9. Das Bundesverwaltungsgericht führte in den gegenständlichen Rechtssachen am 16.05.2018 eine öffentliche mündliche Verhandlung durch, an der die Beschwerdeführer im Beisein ihrer bevollmächtigten Vertretung persönlich teilnahmen.

10. Mit Bescheiden des BFA vom 27.09.2018 wurde allen 7 BF eine befristete Aufenthaltsberechtigung gemäß § 8 Abs. 4 AsylG bis 04.10.2020 erteilt.

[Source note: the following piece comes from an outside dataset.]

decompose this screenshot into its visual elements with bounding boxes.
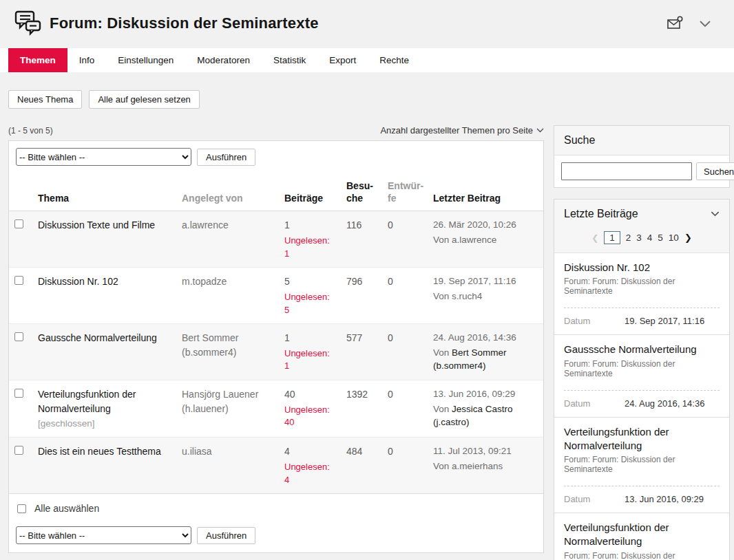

II. Das Bundesverwaltungsgericht hat erwogen:

1. Feststellungen:

1.1. Zur Person des BF1:

Der BF1 wurde am XXXX geboren und führt den im Spruch genannten Namen. Er ist afghanischer Staatsangehöriger, schiitischer Moslem und gehört der Volksgruppe der Hazara an. Die Muttersprache des BF1 ist Dari. Er habe sich in Bamyan, in Kabul und im Iran aufgehalten. Der BF1 besuchte 5 Jahre die Schule und war anschließen in der Landwirtschaft und als Hilfsarbeiter tätig. Der BF1 ist mit der BF2 verheiratet. Die BF3-BF7 sind seine leiblichen Kinder.

Der BF1 lebt mit seiner Ehefrau und seinen Kindern in Österreich. Der BF1 ist strafrechtlich unbescholten, arbeitsfähig, jung und gesund.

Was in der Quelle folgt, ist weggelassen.